For individual anglers, the sensible approach is this:

  • Do not rely on carp-care liquids as the main part of fish welfare.

  • Do not apply products unnecessarily.

  • Be cautious about putting any chemical, solvent, or treatment onto fish unless there is good evidence that it helps.

  • Focus first on prevention, careful handling, and fast return.


If a fish has a serious wound, disease, fungus, ulcers, or obvious damage, that is not something an angler can properly fix with a dab from a bottle. The fishery owner or manager should be informed so they can monitor the stock and seek proper fish health advice if needed.


What This Means for Fisheries


For fisheries, this paper is very useful.

It does not simply criticise anglers.
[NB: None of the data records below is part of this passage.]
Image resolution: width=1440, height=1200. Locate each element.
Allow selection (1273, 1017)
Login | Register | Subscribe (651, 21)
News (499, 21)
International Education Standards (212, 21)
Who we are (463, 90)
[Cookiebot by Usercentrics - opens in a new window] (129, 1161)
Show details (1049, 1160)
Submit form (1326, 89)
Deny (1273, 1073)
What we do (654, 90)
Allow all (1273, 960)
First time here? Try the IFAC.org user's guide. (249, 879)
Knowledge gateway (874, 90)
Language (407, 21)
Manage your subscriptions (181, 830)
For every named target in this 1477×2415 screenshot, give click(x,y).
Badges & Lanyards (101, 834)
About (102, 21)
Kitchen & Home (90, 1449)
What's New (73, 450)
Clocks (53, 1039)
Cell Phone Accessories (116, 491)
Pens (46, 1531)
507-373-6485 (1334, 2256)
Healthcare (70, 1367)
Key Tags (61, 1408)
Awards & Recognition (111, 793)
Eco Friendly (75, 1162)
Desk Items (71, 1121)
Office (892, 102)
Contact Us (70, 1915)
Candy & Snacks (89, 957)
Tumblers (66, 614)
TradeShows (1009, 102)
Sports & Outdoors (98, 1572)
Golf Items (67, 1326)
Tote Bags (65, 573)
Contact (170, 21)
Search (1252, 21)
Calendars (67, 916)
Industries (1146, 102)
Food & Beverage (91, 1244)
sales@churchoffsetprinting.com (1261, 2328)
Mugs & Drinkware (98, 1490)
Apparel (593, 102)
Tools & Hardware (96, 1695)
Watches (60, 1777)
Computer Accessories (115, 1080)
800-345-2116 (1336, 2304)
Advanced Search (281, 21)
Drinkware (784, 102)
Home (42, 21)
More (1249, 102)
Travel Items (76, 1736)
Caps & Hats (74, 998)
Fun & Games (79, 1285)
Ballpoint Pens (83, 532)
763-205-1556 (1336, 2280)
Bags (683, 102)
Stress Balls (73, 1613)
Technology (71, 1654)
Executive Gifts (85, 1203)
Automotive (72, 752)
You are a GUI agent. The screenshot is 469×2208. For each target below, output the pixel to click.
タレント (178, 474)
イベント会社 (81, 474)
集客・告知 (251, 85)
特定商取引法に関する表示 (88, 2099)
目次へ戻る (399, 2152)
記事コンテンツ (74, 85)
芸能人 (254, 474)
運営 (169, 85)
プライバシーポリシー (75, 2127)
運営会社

It highlights a gap between what is commonly sold and used, and what has been properly tested.

Fishery managers may want to ask:

  • Are the products we recommend actually proven to help?

  • Could they be doing little good?

  • Could they cause irritation or slow healing?

  • Are our rules based on evidence or tradition?

  • Would better education on fish handling make more difference?

In many cases, the biggest welfare gains may come from good nets, good mats, sensible rigs, appropriate tackle, careful photography, and strong angler education.


A Better Way Forward


The encouraging part of the research is that it does not say fish-care treatments are impossible. It says better products need to be developed and properly tested.


The study also points towards the possibility of improved formulations in future. That means products may one day be designed with stronger evidence behind them: safer for fish cells, better at dealing with harmful organisms, and better able to stay in place on wet fish skin.

That would be a positive step.


Anglers, scientists, fishery owners, and tackle companies all want healthy fish stocks. The answer is not to blame anglers who have used these products in good faith. The answer is to improve the evidence and update our behaviour when better information becomes available.


The Take-Home Message


This paper challenges something many carp anglers have accepted for years.

Carp-care liquids may not be the simple answer we thought they were. Some may not stop the harmful organisms they are meant to deal with, some may not be as gentle on carp tissue as hoped, and if they wash off quickly, their value is questionable.


The best fish care still starts before the fish is even hooked: use the right tackle, land fish safely, handle them gently, keep them wet and low, unhook them carefully, photograph them quickly, and return them strongly.


A bottle should never replace good angling practice. Good anglers keep learning, ask better questions, and improve when new evidence comes along.